** Opening Material to process block **

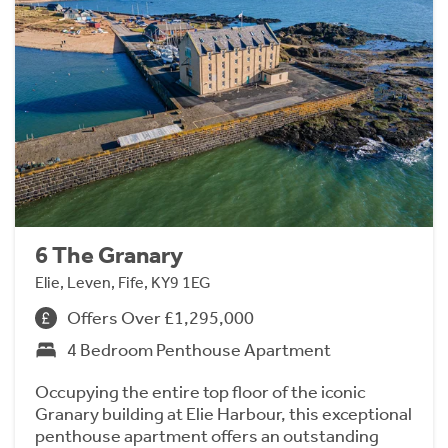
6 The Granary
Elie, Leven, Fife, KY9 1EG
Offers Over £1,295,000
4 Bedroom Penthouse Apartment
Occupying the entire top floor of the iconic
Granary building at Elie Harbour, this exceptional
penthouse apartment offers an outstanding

** Closing Material to process block **

#### [Task description]
Find and copy each line above that includes the string "Elie".

#### [Finished task]
Elie, Leven, Fife, KY9 1EG
Granary building at Elie Harbour, this exceptional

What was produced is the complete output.